El viejo caserón





La abuela le legó todo el patrimonio con la condición de que no se desprendiera del viejo caserón donde había vivido hasta la muerte y donde había concebido una hija. Del padre, nadie sabía nada. El bisabuelo, que no estaba por tonterías, le obligó a someterse a un exorcismo por temor a que no se tratara de un espíritu del más allá. Aquella historia familiar siempre la había tenido intrigada, y ahora, con las llaves en la mano, se sentía nerviosa por el hecho de tomar posesión de su reino. Y si la abuela era una bruja? No puede ser, vaya estupidez!

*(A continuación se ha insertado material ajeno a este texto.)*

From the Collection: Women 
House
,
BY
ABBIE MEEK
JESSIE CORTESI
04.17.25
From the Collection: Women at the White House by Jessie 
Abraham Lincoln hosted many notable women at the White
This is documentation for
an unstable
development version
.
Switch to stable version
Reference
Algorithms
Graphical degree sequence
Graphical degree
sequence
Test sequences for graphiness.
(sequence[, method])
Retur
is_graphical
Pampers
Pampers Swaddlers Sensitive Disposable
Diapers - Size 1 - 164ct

Adelantó las vacaciones. Al llegar al caserón, abrió de par en par puertas y ventanales para ahuyentar el mal olor, aireó colchones y mantas. Ventiló los armarios, nido de polillas, y puso una dosis infalible de bolas de  alcanfor para envenenar los inquilinos. En la cocina, se enfrentó con una comunidad de grandes escarabajos que compartían alojamiento con una legión de  grandes hormigas, bien alineadas, que desfilaba por los estantes del bufete. La lucha con la columna enemiga, la dejó derrotada. Tanto, que decidió ducharse y descansar. Se dejó caer  desnuda sobre la cama y se durmió.

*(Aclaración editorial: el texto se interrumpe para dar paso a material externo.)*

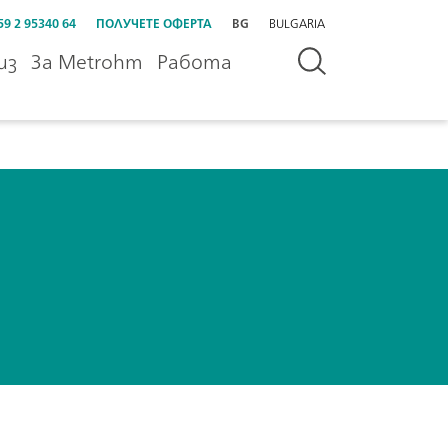
59 2 95340 64
ПОЛУЧЕТЕ ОФЕРТА
BG
BULGARIA
из
За Metrohm
Работа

Al despertar, miró el techo y se le escapó un grito. Un enorme  lagarto desdeñoso la miraba con ojos tenebrosos, inmóvil, con toda la comodidad, como si el techo fuera suyo y estuviera dispuesto a defenderlo hasta el último aliento.
Aun desnuda coge la escoba, pero  no le atemoriza, ni la pala de cavar el huerto. Nada. El lagarto desvergonzado miraba su desnudez sin inmutarse. 

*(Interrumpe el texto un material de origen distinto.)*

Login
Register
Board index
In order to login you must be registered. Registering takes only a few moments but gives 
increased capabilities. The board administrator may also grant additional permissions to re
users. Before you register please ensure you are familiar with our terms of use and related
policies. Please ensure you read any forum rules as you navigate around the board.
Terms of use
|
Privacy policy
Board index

Ya tenía la manguera  del jardín apuntándole cuando él decidió lanzarse al vacío con tal puntería que se aferra al hombro, desde donde la visión de sus pechos era, de otro modo, más nítida. Fue entonces cuando recordó a la abuela. Bien mirado, quizá sí que era bruja, y quién sabe cuántas sorpresas no lo esperaban antes de que se hiciera noche cerrada: ratas, gatos negros, lechuzas... Quizá le vendría bien contar con un compañero de aventuras. Se miró el lagarto y le dijo: «Quedas adoptado, Paco». Y Paco sin apartar la vista las protuberancias femeninas, exclamó: «Antes me tendrás que dar un beso». La inesperada respuesta le hiela la sangre. Entonces, horrorizada, se preguntó por la verdadera naturaleza de los insectos que había matado, pero sobre todo los que aun vivían.